De leden van de D66-fractie vragen naar de inhoudelijke voortgang van de voorbereidingen voor het experiment, specifiek in hoeverre de kwaliteit van onderafdichtingconstructies is onderzocht en wat er met de uitkomsten van dit onderzoek is gebeurd.

Begin volgend jaar wordt het advies verwacht over de levensduur van onderafdichtingsconstructies van stortplaatsen van de Advieskamer Stortbesluit. De uitkomsten van dit advies zullen worden meegenomen in de beantwoording van de vraag welke stortplaatsen in aanmerking komen voor verduurzaming.

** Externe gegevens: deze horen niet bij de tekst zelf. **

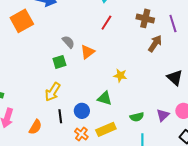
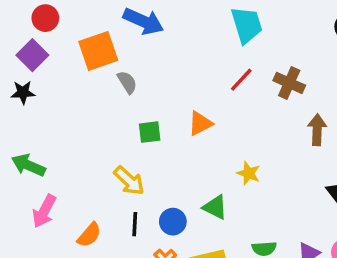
brown cross: (145, 18) -> (289, 83), moved
gray semicircle: (68, 42) -> (127, 82), moved
brown arrow: (155, 44) -> (317, 130), turned -42
yellow arrow: (53, 92) -> (129, 181), turned -90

De leden van de PvdD-fractie vragen of kan worden uitgesloten dat verdieping van de Eems-Dollard ook onder het Chw-regime wordt uitgevoerd. De Chw biedt geen ruimte om af te wijken of soepeler om te gaan met EU-regelgeving, zoals de regelgeving ten aanzien van het Natura 2000-gebied Waddenzee en de Kader Richtlijn Water (ecologie van de Eems). Voor verdieping van de vaargeulen zijn c.q. worden aparte m.e.r.-procedures gevoerd.


X Noot
1

Kamerstuk 33 118, nr. 8.

X Noot
2

Kamerstuk 32 127, nr. 170, pagina 19.

X Noot
3

Erasmusuniversiteit en FFact, Economische Verkenning: Introductie duurzaam stortbeheer, inzicht in de economische effecten en het besparingspotentieel, 17 januari 2011.

X Noot
4

Zie eindrapportage RIVM nr. 607710001/2011 van april 2011.

X Noot
5

In opdracht van AgentschapNL uitgevoerd door het bureau ECOFYS: eindrapport Stortgasemissies duurzaam stortbeheer, nr. PSUPNL102132, juni 2011.

X Noot
6

Stb 2012, 350.

X Noot
7

Zie ook kamerstukken 2011–2012, 32 127, nr. 147.

X Noot
8

Concept eindrapportage «Methaanreductie bij PDS locaties, Fase 2 potentiële aanvullende reductiemaatregelen» door RoyalHaskoningDHV van 25 september 2013. Definitief rapport wordt binnenkort vastgesteld.